▶ WORK TASK:
Each line of the data below goes into the copy exactly; pictures do not.

---------- WORKING DATA ----------

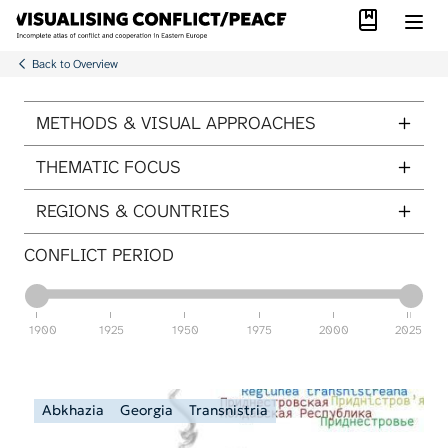
Library
Skip to main content
Back to Overview
ITEMS PER PAGE
METHODS & VISUAL APPROACHES
THEMATIC FOCUS
REGIONS & COUNTRIES
CONFLICT PERIOD
1900
1925
1950
1975
2000
2025
Abkhazia
Georgia
Transnistria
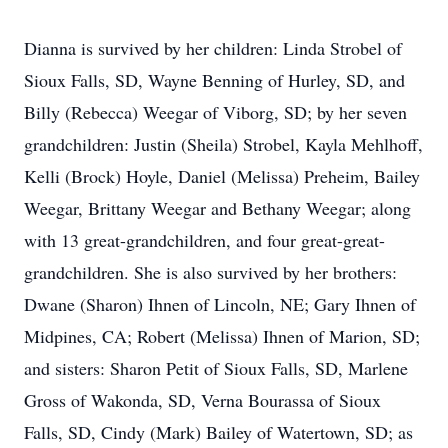
Dianna is survived by her children: Linda Strobel of
Sioux Falls, SD, Wayne Benning of Hurley, SD, and
Billy (Rebecca) Weegar of Viborg, SD; by her seven
grandchildren: Justin (Sheila) Strobel, Kayla Mehlhoff,
Kelli (Brock) Hoyle, Daniel (Melissa) Preheim, Bailey
Weegar, Brittany Weegar and Bethany Weegar; along
with 13 great-grandchildren, and four great-great-
grandchildren. She is also survived by her brothers:
Dwane (Sharon) Ihnen of Lincoln, NE; Gary Ihnen of
Midpines, CA; Robert (Melissa) Ihnen of Marion, SD;
and sisters: Sharon Petit of Sioux Falls, SD, Marlene
Gross of Wakonda, SD, Verna Bourassa of Sioux
Falls, SD, Cindy (Mark) Bailey of Watertown, SD; as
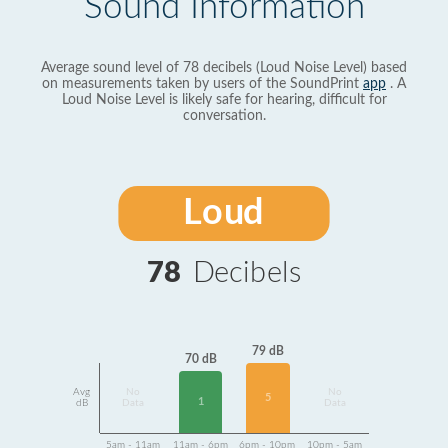
Sound Information
Average sound level of 78 decibels (Loud Noise Level) based
on measurements taken by users of the SoundPrint
app
. A
Loud Noise Level is likely safe for hearing, difficult for
conversation.
Loud
78
Decibels
79 dB
70 dB
Avg
No
No
5
1
dB
Data
Data
5am - 11am
11am - 6pm
6pm - 10pm
10pm - 5am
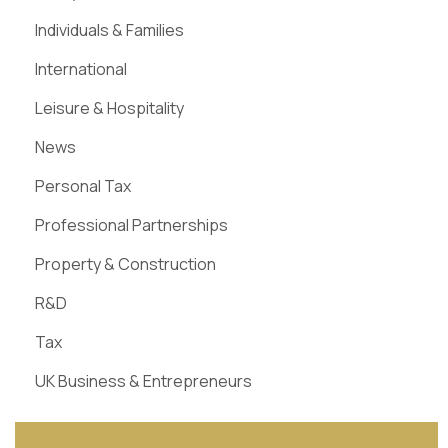
Individuals & Families
International
Leisure & Hospitality
News
Personal Tax
Professional Partnerships
Property & Construction
R&D
Tax
UK Business & Entrepreneurs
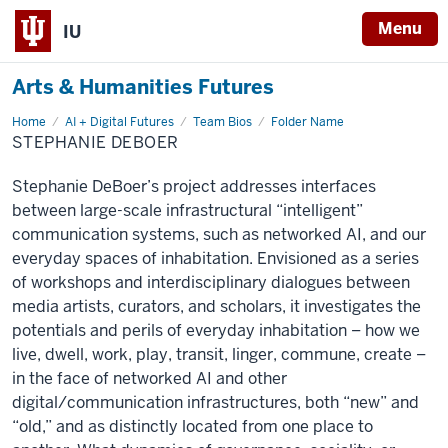
Menu
IU
Arts & Humanities Futures
Home
Stephanie
AI + Digital Futures
Team Bios
Folder Name
DeBoer
STEPHANIE DEBOER
Stephanie DeBoer’s project addresses interfaces
between large-scale infrastructural “intelligent”
communication systems, such as networked AI, and our
everyday spaces of inhabitation. Envisioned as a series
of workshops and interdisciplinary dialogues between
media artists, curators, and scholars, it investigates the
potentials and perils of everyday inhabitation – how we
live, dwell, work, play, transit, linger, commune, create –
in the face of networked AI and other
digital/communication infrastructures, both “new” and
“old,” and as distinctly located from one place to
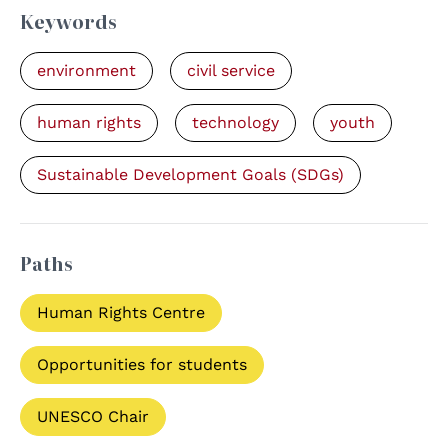
Keywords
environment
civil service
human rights
technology
youth
Sustainable Development Goals (SDGs)
Paths
Human Rights Centre
Opportunities for students
UNESCO Chair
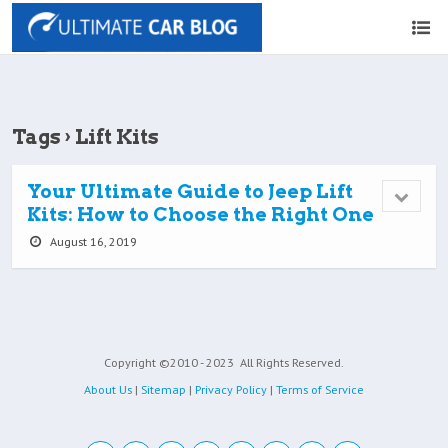
Tags › Lift Kits
Your Ultimate Guide to Jeep Lift
Kits: How to Choose the Right One
August 16, 2019
Copyright ©2010 - 2023
All Rights Reserved.
About Us
|
Sitemap
|
Privacy Policy
|
Terms of Service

----------

▶ ANSWER SECTION:
Library
Skip to main content
Back to Overview
ITEMS PER PAGE
METHODS & VISUAL APPROACHES
THEMATIC FOCUS
REGIONS & COUNTRIES
CONFLICT PERIOD
1900
1925
1950
1975
2000
2025
Abkhazia
Georgia
Transnistria
Dianna is survived by her children: Linda Strobel of
Sioux Falls, SD, Wayne Benning of Hurley, SD, and
Billy (Rebecca) Weegar of Viborg, SD; by her seven
grandchildren: Justin (Sheila) Strobel, Kayla Mehlhoff,
Kelli (Brock) Hoyle, Daniel (Melissa) Preheim, Bailey
Weegar, Brittany Weegar and Bethany Weegar; along
with 13 great-grandchildren, and four great-great-
grandchildren. She is also survived by her brothers:
Dwane (Sharon) Ihnen of Lincoln, NE; Gary Ihnen of
Midpines, CA; Robert (Melissa) Ihnen of Marion, SD;
and sisters: Sharon Petit of Sioux Falls, SD, Marlene
Gross of Wakonda, SD, Verna Bourassa of Sioux
Falls, SD, Cindy (Mark) Bailey of Watertown, SD; as
Sound Information
Average sound level of 78 decibels (Loud Noise Level) based
on measurements taken by users of the SoundPrint
app
. A
Loud Noise Level is likely safe for hearing, difficult for
conversation.
Loud
78
Decibels
79 dB
70 dB
Avg
No
No
5
1
dB
Data
Data
5am - 11am
11am - 6pm
6pm - 10pm
10pm - 5am
Individuals & Families
International
Leisure & Hospitality
News
Personal Tax
Professional Partnerships
Property & Construction
R&D
Tax
UK Business & Entrepreneurs
Menu
IU
Arts & Humanities Futures
Home
Stephanie
AI + Digital Futures
Team Bios
Folder Name
DeBoer
STEPHANIE DEBOER
Stephanie DeBoer’s project addresses interfaces
between large-scale infrastructural “intelligent”
communication systems, such as networked AI, and our
everyday spaces of inhabitation. Envisioned as a series
of workshops and interdisciplinary dialogues between
media artists, curators, and scholars, it investigates the
potentials and perils of everyday inhabitation – how we
live, dwell, work, play, transit, linger, commune, create –
in the face of networked AI and other
digital/communication infrastructures, both “new” and
“old,” and as distinctly located from one place to
Keywords
environment
civil service
human rights
technology
youth
Sustainable Development Goals (SDGs)
Paths
Human Rights Centre
Opportunities for students
UNESCO Chair
Tags › Lift Kits
Your Ultimate Guide to Jeep Lift
Kits: How to Choose the Right One
August 16, 2019
Copyright ©2010 - 2023
All Rights Reserved.
About Us
|
Sitemap
|
Privacy Policy
|
Terms of Service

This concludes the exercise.